Video would serve as a good booking if XXX porn is ever discovered by the camp followers who show trashy old mainstream films (think: Joan Crawford movies) at midnight and have a transvestite host (in my neighborhood it's Hedda Lettuce) lead the audience in catcalls and rude comments. That's about all ASS is good for.

Damiano contrives to have his cast pretend they're lampooning a drawing room comedy, for a fey effect more in common with Charles Ludlam and the Theatre of the Ridiculous than porn. I found the cumulative failed attempt at humor to be way past annoying and more like torture but if you are willing to stoop so low as to watch this on DVD then you be the judge.

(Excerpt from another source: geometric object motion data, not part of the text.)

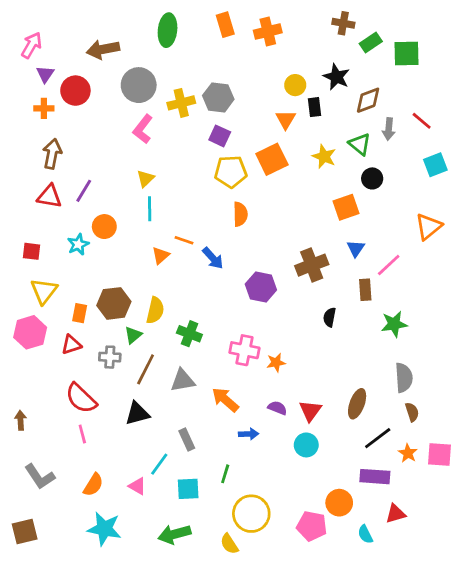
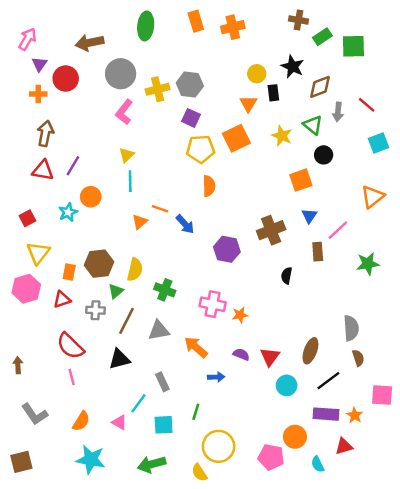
red square: (32, 251) -> (27, 218), turned -35
green star: (394, 324) -> (368, 264), moved
cyan circle: (306, 445) -> (287, 385), moved
orange star: (408, 453) -> (355, 415), moved

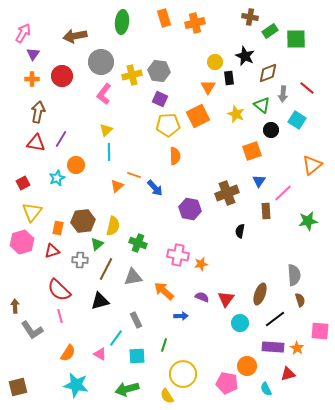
red circle: (66, 79) -> (62, 76), moved
cyan square: (379, 143) -> (297, 120), moved, turned -36
gray L-shape: (35, 414) -> (32, 330), moved

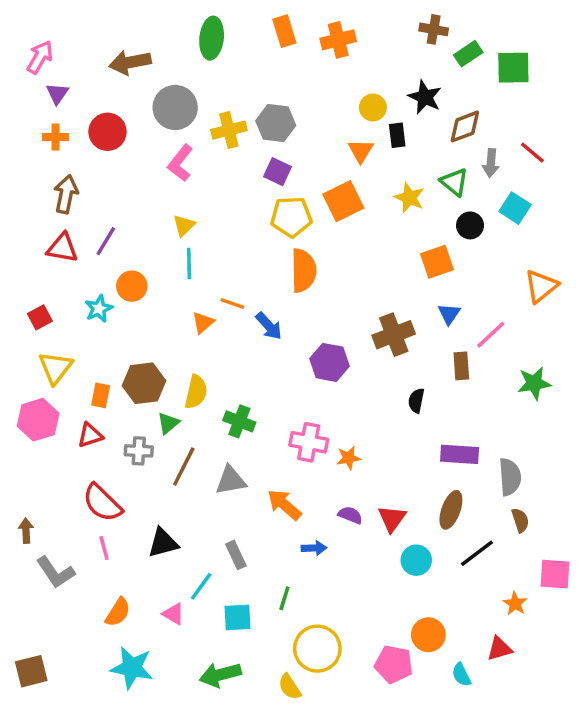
orange semicircle: (175, 156) -> (304, 271), size x1.4
black triangle: (100, 301) -> (163, 543), moved
purple rectangle: (273, 347) -> (460, 454), moved

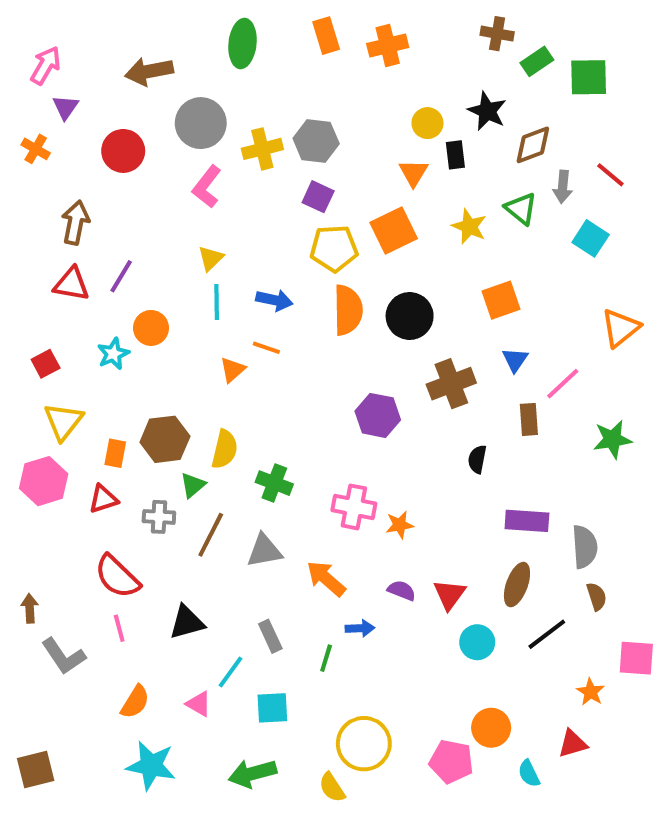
orange cross: (55, 137) -> (36, 149), moved, turned 30
black circle: (470, 225) -> (410, 316), moved, size x1.5
blue arrow: (269, 326) -> (274, 300), moved, turned -36
green line: (284, 598) -> (326, 658), moved

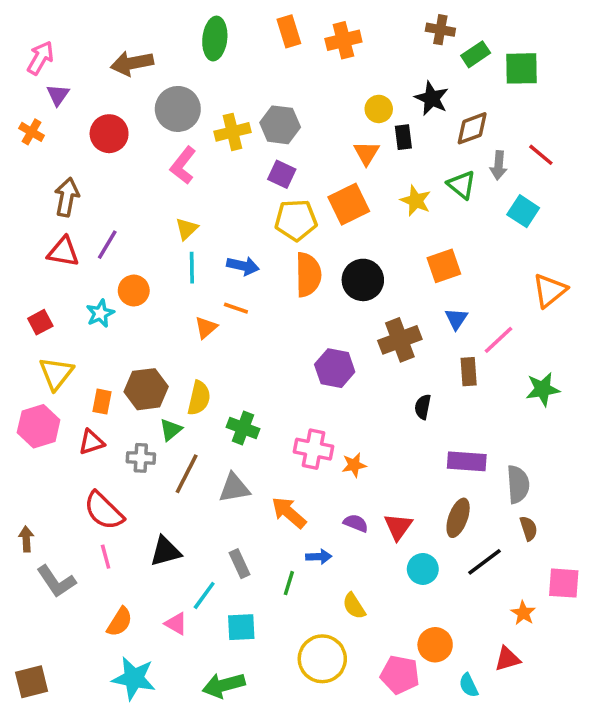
yellow semicircle: (332, 787) -> (354, 606), moved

Tom Byron and Sharon Kane star as unlikely British aristocrats with their trusty manservant Randy Spears (more insufferable than usual) trying to find a suitable mate for their virginal son Wesley (Peter North). Pondering North being a virgin might be a strain, but even worse he's 4 years older than actor Byron as his papa.

The girl they find turns out cornily to be the maid Wesley likes, already under their roof, Rachel Ryan. Since lovely Rachel's porn specialty is anal sex, there's not much suspense here as to her title fate.

Before the nuptials they enlist a whore to deflower the boy, Nina Hartley cast as Hortense Harlott. This gives rise to a typical old joke in Damiano's script: when Hartley arrives Sharon asks "Is that Hortense?" and Byron replies "I don't know, she looks relaxed to me".

The ham-bone acting and usual sex scenes by pros adds up to some unintentional amusement. The cast's winking at the audience is certainly annoying, but apparently Damiano was determined to broadcast that these late-in-his-career videos "don't count", as opposed to the relatively pretentious '70s works when he was in his prime and pushing boundaries. The question for the viewer is: are the video-makers having fun at the expense of their audience or just acting silly in order to survive the boredom of cranking out the same old junk over & over?